May 15, 2019|Posted in: Uncategorized
I am a bit of a neatness freak … but only by necessity: my apartment is so small that anything out of place not only gets noticed, it gets tripped over, which leads to cursing, which leads to the lady downstairs knocking on the door and asking if everything is all right and should she call 911.
Hey, it’s San Francisco … you gotta expect a little weirdness.
But that is about the only reason I care about neatness, and if you don’t believe me, just take a glance at my desk at work. Most days it looks like an archeological dig after a devastating earthquake. I mean, I’m not dirty—no snacks in the drawers, no two-week old Jack-in-the-Box wrappers under that pile of invoices—but there ARE piles of invoices, leaning towers of binders, and stacks of unanswered memos. From the number of sticky notes on my monitors, I’m pretty sure I’ve been solely responsible for 3M’s profits over the last 4 quarters.

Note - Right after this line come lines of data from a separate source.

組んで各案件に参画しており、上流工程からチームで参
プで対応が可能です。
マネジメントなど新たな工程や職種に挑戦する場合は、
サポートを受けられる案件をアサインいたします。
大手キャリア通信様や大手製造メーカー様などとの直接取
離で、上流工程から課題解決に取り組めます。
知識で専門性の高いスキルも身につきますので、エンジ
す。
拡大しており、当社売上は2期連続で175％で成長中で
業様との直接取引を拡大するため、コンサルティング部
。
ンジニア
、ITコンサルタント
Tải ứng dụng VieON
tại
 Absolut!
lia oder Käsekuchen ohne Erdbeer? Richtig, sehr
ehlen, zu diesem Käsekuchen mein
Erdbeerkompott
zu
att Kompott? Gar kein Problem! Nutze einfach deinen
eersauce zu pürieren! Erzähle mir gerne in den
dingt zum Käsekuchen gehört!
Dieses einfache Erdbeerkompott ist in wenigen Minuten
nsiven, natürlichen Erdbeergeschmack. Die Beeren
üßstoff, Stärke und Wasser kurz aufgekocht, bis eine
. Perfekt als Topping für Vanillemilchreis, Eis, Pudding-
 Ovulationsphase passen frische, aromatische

I own my mess. I LIKE my mess. And yet … every so often … out of the blue … I feel the need to clean up.
Psychologists tell us that a sudden urge to organize is often the result of underlying mental angst or unrest: when our lives seem particularly uncertain and out of our control, there is a natural drive toward finding activities where we feel in charge—say, mowing the lawn, or cleaning out a closet, or even just putting all your playlists in alphabetical order on your phone.
I’m not sure that explains things for me: Google “underlying mental angst” and the first 30 results will probably be my picture. That’s NORMAL for me.

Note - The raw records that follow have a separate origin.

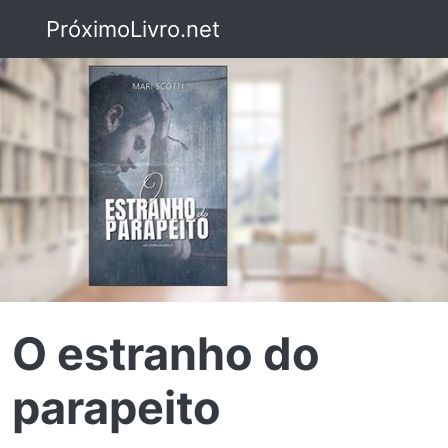
PróximoLivro.net
O estranho do
parapeito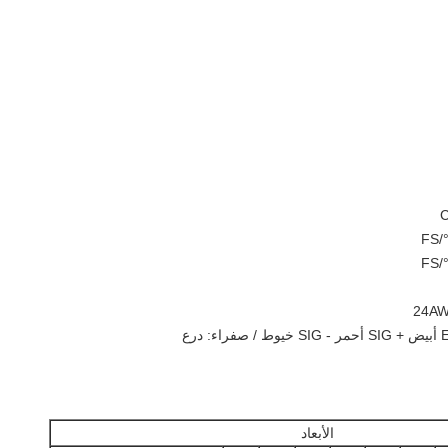
الأبعاد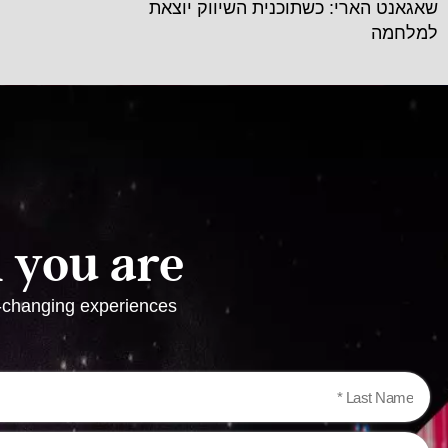
שאגאנט הארי: כשתוכנית השיווק יוצאת
למלחמה
you are!
e-changing experiences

At least one study has demonstrated how apprehension can more or less directly lead to repetitive, ritualistic behaviors; cleaning or organizing falls under that heading. Links can easily be established between rising stress levels and the need to put order to one’s surroundings. It’s just how humans operate.
That makes more sense: when other events in our lives make us feel helpless or impotent, tidying up can be psychologically settling. It’s like, if you can organize your inbox or get rid of all the dead pens in your drawer, it can feel like you’re not totally out of control.

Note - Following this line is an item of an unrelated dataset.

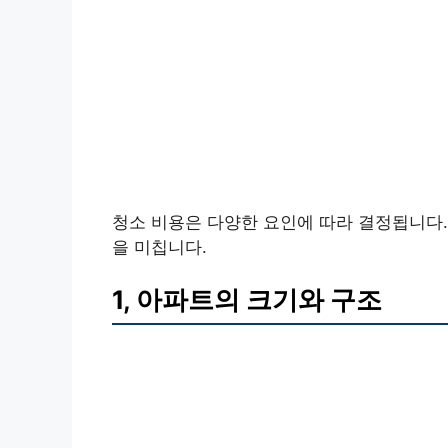
청소 비용은 다양한 요인에 따라 결정됩니다.
을 미칩니다.
1, 아파트의 크기와 구조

The thing is, tidying is finite: Point A to Point B. There’s a definite and satisfying ending. Yes, that stupid little Walmart fern will likely be dead this time next week. That’s not the point. The point is that this morning, showing it attention was a job you had been meaning to get to for months. But right now, dammit, it’s been fed, it’s been watered, and there isn’t so much as a single errant brown leaf. Today the fern, tomorrow the world.
So cleaning up doesn’t just deliver a sense of control; it also provides the kind of resolution few other things in life do. It’s temporary, of course—what high isn’t? But as our gonzo world gets more splintered and tasks more abstract, it can feel impossible at times to get any feeling of closure or completion at the end of the day: we DO and we DO, but we never seem to get anything DONE.
In other words, going all Marie Kondo on your dresser can be immensely satisfying.
Naturally, there are numerous activities that can leave you feeling confident and accomplished: dancing, exercise, meditation (check out what entrepreneurs do in their spare time), or even brushing up on your typing or spreadsheet skills (like that’s gonna happen, but you get the idea).
So my little cleaning forays are more about control and less about clean. So what? If it makes you feel better/prettier/more confident/whatever, I say go for it! Just remember that anything you clean or organize today will likely need it again next month: cleaning up is a Band-Aid, not a cure.